Stephen Hawking warns AI could 'replace humans altogether' and create a 'new form of life'
This isn't the first time that Hawking has warned about the rapid development of AI and its potential danger to humanity.
Famed physicist Professor Stephen Hawking has voiced serious concerns over the growth and development of artificial intelligence, warning that someone may create a superior AI that could outperform humans and possibly "replace humans altogether". In an interview with Wired magazine, Hawking said this may result in a "new form of life".
"I fear that AI may replace humans altogether," Hawking told Wired, according to a report in Cambridge News. "If people design computer viruses, someone will design AI that improves and replicates itself. This will be a new form of life that outperforms humans."
This isn't the first time that Hawking has warned about the rapid development of AI and its potential danger to humanity.

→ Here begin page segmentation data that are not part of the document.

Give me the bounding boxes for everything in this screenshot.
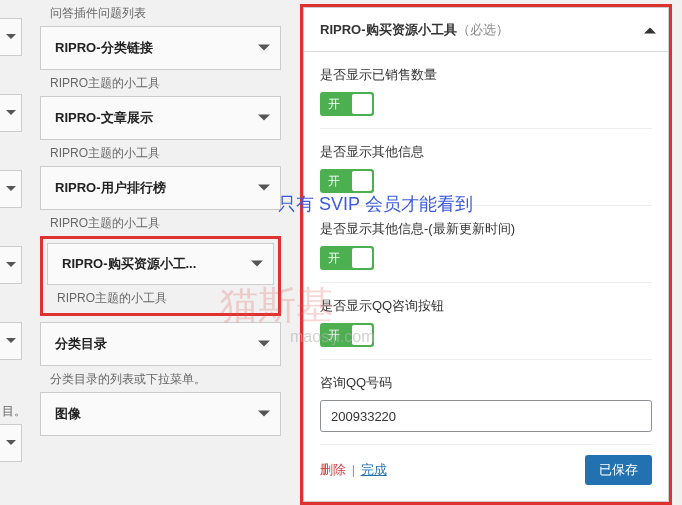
field-label: 是否显示其他信息 xyxy=(320,143,652,161)
saved-button[interactable]: 已保存 xyxy=(585,455,652,485)
widget-settings-panel: RIPRO-购买资源小工具（必选） 是否显示已销售数量 开 是否显示其他信息 开 xyxy=(300,4,672,505)
highlighted-widget-frame: RIPRO-购买资源小工... RIPRO主题的小工具 xyxy=(40,236,281,316)
toggle-text: 开 xyxy=(328,327,340,344)
section-label: 问答插件问题列表 xyxy=(40,0,281,26)
qq-number-input[interactable] xyxy=(320,400,652,432)
widget-title: RIPRO-文章展示 xyxy=(55,109,153,127)
collapse-handle-4[interactable] xyxy=(0,246,22,284)
toggle-knob xyxy=(352,94,372,114)
widget-title: RIPRO-用户排行榜 xyxy=(55,179,166,197)
field-label: 是否显示已销售数量 xyxy=(320,66,652,84)
panel-footer: 删除 | 完成 已保存 xyxy=(320,445,652,489)
section-label: RIPRO主题的小工具 xyxy=(40,140,281,166)
widget-title: RIPRO-分类链接 xyxy=(55,39,153,57)
section-label: RIPRO主题的小工具 xyxy=(47,285,274,311)
toggle-knob xyxy=(352,248,372,268)
field-show-other-info: 是否显示其他信息 开 xyxy=(320,129,652,206)
field-show-sold-qty: 是否显示已销售数量 开 xyxy=(320,52,652,129)
chevron-down-icon xyxy=(258,182,270,194)
widget-title: 分类目录 xyxy=(55,335,107,353)
widget-user-rank[interactable]: RIPRO-用户排行榜 xyxy=(40,166,281,210)
widget-image[interactable]: 图像 xyxy=(40,392,281,436)
done-link[interactable]: 完成 xyxy=(361,462,387,477)
chevron-down-icon xyxy=(258,408,270,420)
widget-title: RIPRO-购买资源小工... xyxy=(62,255,196,273)
section-label: 分类目录的列表或下拉菜单。 xyxy=(40,366,281,392)
toggle-show-qq-button[interactable]: 开 xyxy=(320,323,374,347)
widget-title: 图像 xyxy=(55,405,81,423)
delete-link[interactable]: 删除 xyxy=(320,462,346,477)
widget-post-display[interactable]: RIPRO-文章展示 xyxy=(40,96,281,140)
section-label: RIPRO主题的小工具 xyxy=(40,210,281,236)
toggle-text: 开 xyxy=(328,96,340,113)
toggle-text: 开 xyxy=(328,173,340,190)
chevron-down-icon xyxy=(258,112,270,124)
toggle-show-other-info-time[interactable]: 开 xyxy=(320,246,374,270)
panel-header[interactable]: RIPRO-购买资源小工具（必选） xyxy=(304,8,668,52)
chevron-down-icon xyxy=(258,42,270,54)
mini-label: 目。 xyxy=(0,398,40,424)
collapse-handle-5[interactable] xyxy=(0,322,22,360)
panel-title: RIPRO-购买资源小工具（必选） xyxy=(320,21,509,39)
collapse-handle-1[interactable] xyxy=(0,18,22,56)
widget-purchase-resource[interactable]: RIPRO-购买资源小工... xyxy=(47,243,274,285)
collapse-handle-3[interactable] xyxy=(0,170,22,208)
chevron-down-icon xyxy=(251,258,263,270)
field-show-other-info-time: 是否显示其他信息-(最新更新时间) 开 xyxy=(320,206,652,283)
chevron-up-icon xyxy=(644,24,656,36)
widget-category-link[interactable]: RIPRO-分类链接 xyxy=(40,26,281,70)
separator: | xyxy=(352,462,355,477)
field-qq-number: 咨询QQ号码 xyxy=(320,360,652,445)
toggle-knob xyxy=(352,171,372,191)
field-show-qq-button: 是否显示QQ咨询按钮 开 xyxy=(320,283,652,360)
chevron-down-icon xyxy=(258,338,270,350)
toggle-text: 开 xyxy=(328,250,340,267)
toggle-show-other-info[interactable]: 开 xyxy=(320,169,374,193)
collapse-handle-6[interactable] xyxy=(0,424,22,462)
field-label: 咨询QQ号码 xyxy=(320,374,652,392)
field-label: 是否显示QQ咨询按钮 xyxy=(320,297,652,315)
field-label: 是否显示其他信息-(最新更新时间) xyxy=(320,220,652,238)
section-label: RIPRO主题的小工具 xyxy=(40,70,281,96)
collapse-handle-2[interactable] xyxy=(0,94,22,132)
toggle-knob xyxy=(352,325,372,345)
widget-category-list[interactable]: 分类目录 xyxy=(40,322,281,366)
toggle-show-sold-qty[interactable]: 开 xyxy=(320,92,374,116)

At the launch of Cambridge University's £10m ($13m) Leverhulme Centre for the Future of Intelligence in October last year, Hawking said the rise of powerful AI will be "either the best or the worst thing ever to happen to humanity".
"I believe there is no deep difference between what can be achieved by a biological brain and what can be achieved by a computer. It therefore follows that computers can, in theory, emulate human intelligence — and exceed it," Hawking had said at the time, noting that the technology could be used to eradicate disease, poverty and the battle against climate change.
However, he also said the technology could be used to develop powerful autonomous weapons or "new ways for the few to oppress the many".
"Success in creating AI could be the biggest event in the history of our civilisation," Hawking had said in 2016. "But it could also be the last – unless we learn how to avoid the risks.
"Recent landmarks, such as self-driving cars, or a computer winning at the game of Go, are signs of what is to come. Enormous levels of investment are pouring into this technology. The achievements we have seen so far will surely pale against what the coming decades will bring."
Tesla and SpaceX CEO Elon Musk has also long expressed his concerns about AI, describing it as a "fundamental and existential risk to humanity". He recently spoke out against former Uber employee Anthony Levandowski, who apparently founded a non-profit religious organisation that called for the creation of an AI-based "Godhead".
Levandowski — the lead engineer at the heart of the Uber-Waymo lawsuit over self-driving technology — reportedly filed paperwork in September 2015 to create the "Way of the Future", which seeks to "contribute to the betterment of society" through the "understanding and worship of the Godhead".
In a tweet last week, Musk said Levandowski should be "on the list of people who should absolutely *not* be allowed to develop digital superintelligence".